Eilig streifen die Kinder Winterjacken und Stiefel ab und decken sich noch schnell mit Salzstangen und Trauben ein, bevor es losgeht. In der Joachimsthaler Straße in Charlottenburg ist am Donnerstagabend einiges los. Während sich die Gemeinde im Erdgeschoss zum Gebet versammelt, wuseln drei Stockwerke darüber knapp zwei Dutzend Kinder durch die Räume des Jugendzentrums »Olam«.
»Ich freue mich so sehr, euch hier heute alle zu sehen«, verkündet Rachel Jann, die die Kinder durch den Abend leitet. »Seid ihr alle bereit?«, fragt sie gespannt in die Runde. »Jaaaaaa!«, antworten die Kinder energisch im Chor. Dann schlägt Rachel das Bilderbuch auf ihrem Schoß auf. »Es war einmal ein Dorf mit einem ganz besonderen Baum«, beginnt sie vorzulesen.
In Der Saftblatt-Baum von Yossi Maaravi geht es um den besagten Baum, aus dessen Blättern sich köstlicher Saft herstellen lässt. Im Verlauf der Geschichte pflücken die Dorfbewohner allerdings so viele Blätter ab, dass der Baum kahl wird und Zeit braucht, um sich zu regenerieren. Passend zum anstehenden Feiertag Tu Bischwat geht es also um das Leben im Einklang mit der Natur und den achtsamen Umgang mit ihr.
Der Leseabend findet im Rahmen des Projektes PJ-Library statt, das Kindern zwischen zwei und acht Jahren anhand von Bilderbüchern jüdische Werte und Traditionen vermitteln will. PJ steht dabei für Pyjama, also die Idee der klassischen Gute-Nacht-Geschichte. Initiiert wurde das Projekt von der Harold Grinspoon Foundation in den USA. Seit 2020 ist das Angebot auch in Deutschland verfügbar.

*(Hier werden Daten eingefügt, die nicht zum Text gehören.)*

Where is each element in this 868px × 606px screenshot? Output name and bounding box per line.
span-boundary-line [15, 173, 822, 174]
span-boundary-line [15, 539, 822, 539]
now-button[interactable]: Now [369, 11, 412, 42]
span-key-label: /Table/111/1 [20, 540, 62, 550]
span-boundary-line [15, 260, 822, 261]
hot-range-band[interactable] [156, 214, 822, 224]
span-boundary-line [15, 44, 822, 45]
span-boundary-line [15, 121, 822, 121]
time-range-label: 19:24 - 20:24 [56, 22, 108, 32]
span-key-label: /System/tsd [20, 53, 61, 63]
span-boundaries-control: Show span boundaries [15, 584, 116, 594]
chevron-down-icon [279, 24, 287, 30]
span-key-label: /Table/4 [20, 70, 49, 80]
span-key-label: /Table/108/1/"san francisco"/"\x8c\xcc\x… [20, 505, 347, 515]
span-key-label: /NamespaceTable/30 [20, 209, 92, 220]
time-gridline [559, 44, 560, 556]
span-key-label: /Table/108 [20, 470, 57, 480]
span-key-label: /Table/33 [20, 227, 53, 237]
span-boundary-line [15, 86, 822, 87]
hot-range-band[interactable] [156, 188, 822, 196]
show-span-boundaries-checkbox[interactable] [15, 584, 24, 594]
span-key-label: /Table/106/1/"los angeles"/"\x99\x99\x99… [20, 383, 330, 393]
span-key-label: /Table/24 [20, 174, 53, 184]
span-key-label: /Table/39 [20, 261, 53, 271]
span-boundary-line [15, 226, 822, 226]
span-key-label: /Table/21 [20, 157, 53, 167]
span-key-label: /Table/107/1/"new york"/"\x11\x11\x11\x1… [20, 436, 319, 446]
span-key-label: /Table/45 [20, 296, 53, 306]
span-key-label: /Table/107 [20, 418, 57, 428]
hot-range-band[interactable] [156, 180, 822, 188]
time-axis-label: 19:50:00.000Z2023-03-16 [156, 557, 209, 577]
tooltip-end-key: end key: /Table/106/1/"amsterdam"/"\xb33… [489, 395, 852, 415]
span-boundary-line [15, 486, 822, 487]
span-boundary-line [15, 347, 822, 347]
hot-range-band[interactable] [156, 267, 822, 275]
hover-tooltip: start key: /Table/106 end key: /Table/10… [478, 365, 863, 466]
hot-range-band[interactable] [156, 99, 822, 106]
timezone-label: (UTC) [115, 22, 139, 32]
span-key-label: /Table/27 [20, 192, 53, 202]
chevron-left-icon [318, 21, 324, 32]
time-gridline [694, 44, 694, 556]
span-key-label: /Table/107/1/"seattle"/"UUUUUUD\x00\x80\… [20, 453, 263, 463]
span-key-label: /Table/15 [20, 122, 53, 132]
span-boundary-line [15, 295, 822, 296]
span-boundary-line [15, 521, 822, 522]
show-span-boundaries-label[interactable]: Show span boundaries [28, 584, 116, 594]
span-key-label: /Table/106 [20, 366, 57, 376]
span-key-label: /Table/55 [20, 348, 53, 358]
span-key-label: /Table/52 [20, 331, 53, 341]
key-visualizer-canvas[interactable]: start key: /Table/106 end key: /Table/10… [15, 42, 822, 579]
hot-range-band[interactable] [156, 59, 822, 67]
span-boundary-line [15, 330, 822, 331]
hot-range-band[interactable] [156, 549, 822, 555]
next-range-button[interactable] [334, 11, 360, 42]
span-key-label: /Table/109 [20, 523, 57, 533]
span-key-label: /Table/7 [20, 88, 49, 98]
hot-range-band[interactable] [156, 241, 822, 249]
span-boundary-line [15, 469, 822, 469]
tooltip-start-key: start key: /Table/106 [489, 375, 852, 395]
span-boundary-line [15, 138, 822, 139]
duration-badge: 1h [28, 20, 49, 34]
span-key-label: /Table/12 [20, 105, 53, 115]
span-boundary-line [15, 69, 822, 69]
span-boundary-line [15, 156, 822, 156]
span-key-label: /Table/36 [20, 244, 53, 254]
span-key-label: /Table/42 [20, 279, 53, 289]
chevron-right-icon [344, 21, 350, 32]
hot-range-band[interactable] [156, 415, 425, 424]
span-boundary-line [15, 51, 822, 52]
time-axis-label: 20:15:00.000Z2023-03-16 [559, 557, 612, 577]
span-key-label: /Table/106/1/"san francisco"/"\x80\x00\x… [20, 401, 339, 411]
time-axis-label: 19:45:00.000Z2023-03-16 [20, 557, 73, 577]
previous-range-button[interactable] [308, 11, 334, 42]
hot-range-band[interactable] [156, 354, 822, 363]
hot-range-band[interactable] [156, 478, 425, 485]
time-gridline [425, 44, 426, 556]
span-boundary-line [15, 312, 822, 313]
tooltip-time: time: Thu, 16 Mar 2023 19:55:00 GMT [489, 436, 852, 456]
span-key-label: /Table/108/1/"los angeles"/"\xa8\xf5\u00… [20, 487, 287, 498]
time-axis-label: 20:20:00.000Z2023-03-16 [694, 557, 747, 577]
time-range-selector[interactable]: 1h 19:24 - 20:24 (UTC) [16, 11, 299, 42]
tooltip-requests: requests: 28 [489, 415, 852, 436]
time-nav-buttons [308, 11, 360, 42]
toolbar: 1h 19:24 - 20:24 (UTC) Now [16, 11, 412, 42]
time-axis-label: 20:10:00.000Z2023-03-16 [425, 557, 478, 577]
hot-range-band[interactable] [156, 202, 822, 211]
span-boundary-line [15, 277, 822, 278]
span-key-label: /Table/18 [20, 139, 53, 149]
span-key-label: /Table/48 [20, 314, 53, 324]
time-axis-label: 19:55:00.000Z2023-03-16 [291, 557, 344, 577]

Weil es in der Geschichte um die Natur geht, hat das Team noch eine Bastelaktion vorbereitet
Der Leseabend wird in Zusammenarbeit mit dem Zentralrat der Juden organisiert und bildet den Auftakt zu weiteren geplanten Veranstaltungen. »Mittlerweile erreicht die PJ-Library in Deutschland rund 2500 Kinder«, berichtet Susanna Schuckmann, Mitarbeiterin im Familienreferat des Zentralrats. Teilnehmende Familien bekommen jeden Monat ein kostenloses Bilderbuch nach Hause. Die Auswahl des jeweiligen Buches des Monats erfolgt durch ein pädagogisch geschultes Team für drei verschiedene Altersgruppen.
Rachel redet mit den Kindern darüber, wie die Dorfbewohner den Saftblatt-Baum besser schützen können. Die Menschen hätten bestimmt nichts Böses gewollt, sondern nur mehr von dem köstlichen Saft, meint die kleine Noemi. Sie sollten aber besser nur ein Blatt abpflücken, ergänzt Lillian, und die anderen pflichten ihr bei.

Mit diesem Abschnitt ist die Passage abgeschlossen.